Trigonella suavissima has a close relationship with other grain legume crops over the world. As it grows in dry areas with limited water and infertile soil, it acts as a resource for foreign legume breeders to improve adaptation of their plants to adverse climate and environment.

=== Agriculture ===
Trigonella suavissima shows a low resistance to legume-feeding pests especially for bluegreen aphids (BGA) and spotted alfafa aphids (SAA), high scores of damages are done to the species by the aphids. The planting of the species should be timed to prevent the early-season warm temperature from promoting attacks from SAA, as Trigonella suavissima is most susceptible to SAA at warm temperatures.

==== Grain crops ====
It is found that Trigonella suavissima is highly suitable to be domesticated as grain crops after studying its adaptation to arid and semi-arid environments with winter-dominant infertile soil, growth habit, pod indelhiscience, anti-nutritional toxins etc. However, the species has not yet been adapted as grain crops because of its unknown properties and the limitation of a small seed size. It has great potential because of its suitable growth habit and other desirable agronomic attributes. Its distribution and growing environment allow the species to avoid water stress. Similar to other members of the Trigonella genus such as Trigonella fremum-graecum, Trigonella suavissima is very likely to possess chemical and pharmaceutical values.

=== Forage ===
Apart from the Aboriginals, Trigonella suavissima has also been used as a forage plant for feeding cattles, especially cows in Australia, for more than 150 years.

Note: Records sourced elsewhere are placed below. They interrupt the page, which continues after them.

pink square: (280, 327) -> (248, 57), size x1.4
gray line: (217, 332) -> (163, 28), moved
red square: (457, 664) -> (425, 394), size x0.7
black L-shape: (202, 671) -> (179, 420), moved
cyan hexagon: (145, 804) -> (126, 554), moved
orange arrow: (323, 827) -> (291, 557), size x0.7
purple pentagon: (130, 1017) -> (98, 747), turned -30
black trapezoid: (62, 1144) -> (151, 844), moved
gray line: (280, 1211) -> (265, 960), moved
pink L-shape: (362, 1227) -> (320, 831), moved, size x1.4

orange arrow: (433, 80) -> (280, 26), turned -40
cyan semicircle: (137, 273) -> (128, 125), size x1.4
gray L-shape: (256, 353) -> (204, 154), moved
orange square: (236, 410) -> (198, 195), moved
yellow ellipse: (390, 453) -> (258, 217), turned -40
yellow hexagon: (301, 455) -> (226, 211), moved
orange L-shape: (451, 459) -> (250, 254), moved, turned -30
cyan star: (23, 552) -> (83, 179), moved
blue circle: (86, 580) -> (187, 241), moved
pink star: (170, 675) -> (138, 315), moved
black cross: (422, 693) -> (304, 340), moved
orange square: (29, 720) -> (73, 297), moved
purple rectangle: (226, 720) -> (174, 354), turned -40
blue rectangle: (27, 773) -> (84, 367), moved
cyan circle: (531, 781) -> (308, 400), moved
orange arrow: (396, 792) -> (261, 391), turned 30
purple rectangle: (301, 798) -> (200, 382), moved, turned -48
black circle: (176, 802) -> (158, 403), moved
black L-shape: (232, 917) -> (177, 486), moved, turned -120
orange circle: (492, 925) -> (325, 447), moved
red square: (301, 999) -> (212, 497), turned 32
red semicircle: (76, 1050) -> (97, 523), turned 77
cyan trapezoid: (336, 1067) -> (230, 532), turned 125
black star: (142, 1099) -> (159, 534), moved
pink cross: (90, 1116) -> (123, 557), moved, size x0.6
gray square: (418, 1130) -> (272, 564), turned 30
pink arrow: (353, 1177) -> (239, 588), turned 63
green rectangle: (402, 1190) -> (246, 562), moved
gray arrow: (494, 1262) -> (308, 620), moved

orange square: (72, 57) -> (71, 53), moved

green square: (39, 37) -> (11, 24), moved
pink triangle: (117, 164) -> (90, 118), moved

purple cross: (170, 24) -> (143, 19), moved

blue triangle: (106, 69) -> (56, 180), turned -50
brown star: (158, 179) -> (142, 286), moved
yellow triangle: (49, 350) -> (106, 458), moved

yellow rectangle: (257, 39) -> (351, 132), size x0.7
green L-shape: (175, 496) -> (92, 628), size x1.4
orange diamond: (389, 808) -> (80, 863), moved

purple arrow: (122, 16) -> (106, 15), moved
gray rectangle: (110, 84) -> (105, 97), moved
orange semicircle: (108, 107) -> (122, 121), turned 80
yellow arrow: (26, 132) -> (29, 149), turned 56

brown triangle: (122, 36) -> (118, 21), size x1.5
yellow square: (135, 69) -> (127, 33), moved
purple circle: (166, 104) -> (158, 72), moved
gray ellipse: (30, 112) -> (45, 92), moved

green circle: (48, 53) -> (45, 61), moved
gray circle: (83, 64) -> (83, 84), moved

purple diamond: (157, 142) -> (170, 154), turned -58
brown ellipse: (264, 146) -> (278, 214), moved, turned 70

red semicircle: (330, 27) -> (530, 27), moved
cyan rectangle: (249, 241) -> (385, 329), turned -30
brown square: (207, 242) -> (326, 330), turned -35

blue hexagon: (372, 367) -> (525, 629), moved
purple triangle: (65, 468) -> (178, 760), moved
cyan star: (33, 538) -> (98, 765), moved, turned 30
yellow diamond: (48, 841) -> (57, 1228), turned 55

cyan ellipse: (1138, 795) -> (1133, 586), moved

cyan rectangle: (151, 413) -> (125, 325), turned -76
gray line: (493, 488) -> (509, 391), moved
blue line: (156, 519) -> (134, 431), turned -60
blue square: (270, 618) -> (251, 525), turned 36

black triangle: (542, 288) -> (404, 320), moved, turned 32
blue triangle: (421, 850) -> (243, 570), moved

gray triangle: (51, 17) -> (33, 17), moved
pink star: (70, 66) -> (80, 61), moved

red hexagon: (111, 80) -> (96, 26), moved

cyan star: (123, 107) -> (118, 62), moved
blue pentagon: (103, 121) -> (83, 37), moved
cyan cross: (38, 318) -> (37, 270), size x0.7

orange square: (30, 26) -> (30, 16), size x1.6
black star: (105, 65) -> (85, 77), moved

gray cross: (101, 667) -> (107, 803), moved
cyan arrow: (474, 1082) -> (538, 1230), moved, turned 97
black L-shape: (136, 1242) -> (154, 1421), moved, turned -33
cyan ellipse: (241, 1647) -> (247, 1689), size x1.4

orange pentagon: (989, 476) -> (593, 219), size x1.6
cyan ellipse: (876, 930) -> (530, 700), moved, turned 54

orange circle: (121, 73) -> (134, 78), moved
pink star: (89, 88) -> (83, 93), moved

The species is a vital and prominent component of the forage as green feed and standing dry hay because of its prolific growth after periodic floodings, contributing to the $200 million worth annual profit of the beef industry of the Channel Country of Australia, especially the cattle-fattening enterprises. Trigonella suavissima possesses foliages that contain more than 20% of  protein, which is greatly higher than other associated native forage species and native legumes such as Psoralea cinera Lindl. The high concentration of protein is the result of the effective Nitrogen fixation of the symbiosis of Trigonella suavissima. There is not any attempt to domesticate Trigonella suavissima despite having high productivity and economic value. This is partly attributed to the presence of adverse phenological and anti-nutritive traits that undermines its value as fodder.